What appears to have set him off was the numbers Zorin OS reported last week. For those who came in late, “Zorin OS 18 has amassed 1 million downloads in just over a month since its release.” The outfit said “78 per cent of these downloads came from Windows” users. That is a lot of Windows refugees downloading a 3.5-gigabyte ISO.
StatCounter numbers show the Linux desktop grew from a weedy 1.5 per cent in 2020 to above four per cent in 2024 and around five per cent in the US by 2025. Its latest tally shows Linux at 3.49 per cent and “unknown” at 4.21 per cent. ChromeOS adds another 3.67 per cent, and that is Linux as well, just with Chrome glued on top. Vaughan-Nichols thinks that if you add it all together, you end up with more than 11 per cent using Linux desktops in one shape or another.
The numbers look even healthier when you widen the field to phones and tablets. Android holds 41.71 per cent of the US market and a mighty 72.55 per cent globally. If you count every Linux-based device that ordinary people produce each day, the penguin is already the top operating system, and Windows is tagging along behind.
The US government sees 1.6 billion sessions a month, and that gives Linux a 5.8 per cent share on the desktop. When I first poked at DAP a decade ago, the number was 0.67 per cent. Add ChromeOS at 1.7 per cent and Android at 15.8 per cent, and you get 23.3 per cent of visits coming from Linux-based systems. Windows 10 stubbornly holds 16.9 per cent while Windows 11 limps in at 13.5 per cent. Millions are still glued to Windows 10 despite the security warnings.
Lansweeper’s scan of 15 million consumer PCs shows Linux at just over six per cent. The trend is slow but steady, and the reasons are stacking up.
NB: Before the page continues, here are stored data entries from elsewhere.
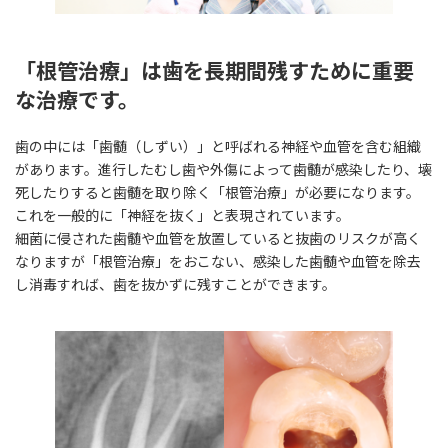
「根管治療」は歯を長期間残すために重要
な治療です。
歯の中には「歯髄（しずい）」と呼ばれる神経や血管を含む組織
があります。進行したむし歯や外傷によって歯髄が感染したり、壊
死したりすると歯髄を取り除く「根管治療」が必要になります。
これを一般的に「神経を抜く」と表現されています。
細菌に侵された歯髄や血管を放置していると抜歯のリスクが高く
なりますが「根管治療」をおこない、感染した歯髄や血管を除去
し消毒すれば、歯を抜かずに残すことができます。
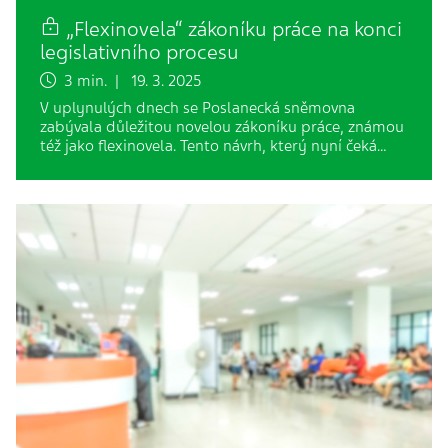
„Flexinovela“ zákoníku práce na konci
legislativního procesu
3 min. | 19. 3. 2025
V uplynulých dnech se Poslanecká sněmovna
zabývala důležitou novelou zákoníku práce, známou
též jako flexinovela. Tento návrh, který nyní čeká…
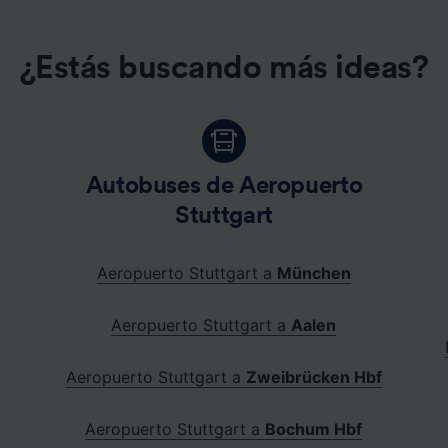
¿Estás buscando más ideas?
Autobuses de Aeropuerto
Stuttgart
Aeropuerto Stuttgart a
München
Aeropuerto Stuttgart a
Aalen
Aeropuerto Stuttgart a
Zweibrücken Hbf
Aeropuerto Stuttgart a
Bochum Hbf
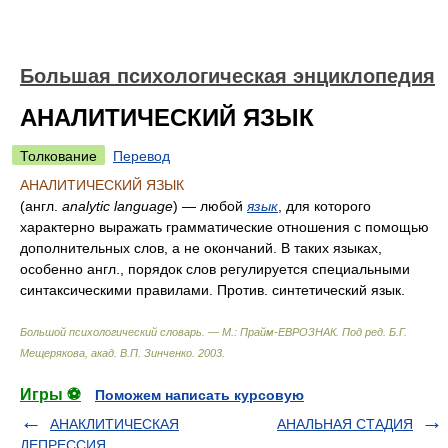
Большая психологическая энциклопедия
АНАЛИТИЧЕСКИЙ ЯЗЫК
Толкование
Перевод
АНАЛИТИЧЕСКИЙ ЯЗЫК
(англ.
analytic language
) — любой
язык
, для которого
характерно выражать грамматические отношения с помощью
дополнительных слов, а не окончаний. В таких языках,
особенно англ., порядок слов регулируется специальными
синтаксическими правилами. Против. синтетический язык.
Большой психологический словарь. — М.: Прайм-ЕВРОЗНАК
.
Под ред. Б.Г.
Мещерякова, акад. В.П. Зинченко
.
2003
.
Игры ⚽
Поможем написать курсовую
АНАКЛИТИЧЕСКАЯ
АНАЛЬНАЯ СТАДИЯ
ДЕПРЕССИЯ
Microsoft has shoved its priorities into Microsoft 365, the cloud and assorted AI tricks while Windows itself drifts around like a neglected houseplant. Gaming works far better on Linux thanks to Steam and Proton. Hardware support has improved, and people are sick of being farmed for data.
Other factors have joined the party. Plenty of excellent Windows 10 machines cannot “upgrade” to Windows 11 because of Microsoft’s bizarre hardware lockdowns. ControlUp reckons about 25 per cent are stranded. A UK survey by Which in September 2025 found 26 per cent of people intended to stay on Windows 10 even after updates ended, and six per cent planned to switch to an alternative such as Linux.
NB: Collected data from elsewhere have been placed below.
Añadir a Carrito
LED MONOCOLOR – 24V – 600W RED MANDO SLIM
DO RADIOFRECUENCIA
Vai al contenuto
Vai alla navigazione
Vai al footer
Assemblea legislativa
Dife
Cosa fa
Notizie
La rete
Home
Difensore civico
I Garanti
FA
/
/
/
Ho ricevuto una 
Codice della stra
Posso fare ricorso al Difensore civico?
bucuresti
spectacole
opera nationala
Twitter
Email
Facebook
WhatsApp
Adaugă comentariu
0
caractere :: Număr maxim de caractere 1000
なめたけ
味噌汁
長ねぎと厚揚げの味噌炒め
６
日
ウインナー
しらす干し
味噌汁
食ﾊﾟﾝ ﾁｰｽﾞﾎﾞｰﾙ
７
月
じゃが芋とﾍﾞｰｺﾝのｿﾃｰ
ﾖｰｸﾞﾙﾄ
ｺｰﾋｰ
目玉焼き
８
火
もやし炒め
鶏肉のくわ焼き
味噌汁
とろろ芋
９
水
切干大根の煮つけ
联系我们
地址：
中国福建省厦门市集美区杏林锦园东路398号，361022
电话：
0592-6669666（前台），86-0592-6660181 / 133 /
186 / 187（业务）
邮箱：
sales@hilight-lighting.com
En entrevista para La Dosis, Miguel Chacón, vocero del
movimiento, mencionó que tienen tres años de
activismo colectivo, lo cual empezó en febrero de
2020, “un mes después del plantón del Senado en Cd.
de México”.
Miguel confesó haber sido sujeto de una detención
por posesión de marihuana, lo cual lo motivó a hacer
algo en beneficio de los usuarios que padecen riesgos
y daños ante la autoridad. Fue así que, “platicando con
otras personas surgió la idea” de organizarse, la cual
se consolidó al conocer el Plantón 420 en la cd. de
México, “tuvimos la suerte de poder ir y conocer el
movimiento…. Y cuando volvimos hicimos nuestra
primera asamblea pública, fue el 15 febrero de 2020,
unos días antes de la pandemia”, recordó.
Vaughan-Nichols claims that things will only get better for Linux. Users complain that Windows 10 is good enough, Windows 11 is not meaningfully better, and the forced interface changes feel like someone rearranged their kitchen. Gaming types grumbled when Windows 11’s October update slowed down Nvidia-based gaming PCs. Others do not fancy an AI agent burbling over their shoulder.
Digital sovereignty concerns are pushing Europeans away from Windows. EU governments are wary of placing sensitive data in a system that could be pulled about by US political pressure. That is why some states have binned Microsoft software for open-source alternatives, and why a group even built EU OS, a Fedora-based Linux desktop using KDE Plasma.
The UK is twitchy too. A 2024 Computer Weekly report stated that Microsoft told Scottish police it could not guarantee that Microsoft 365 and Azure data would remain in the UK.
All of this sends more people marching towards Linux. Windows keeps making itself less appealing, and the penguin looks more inviting every month.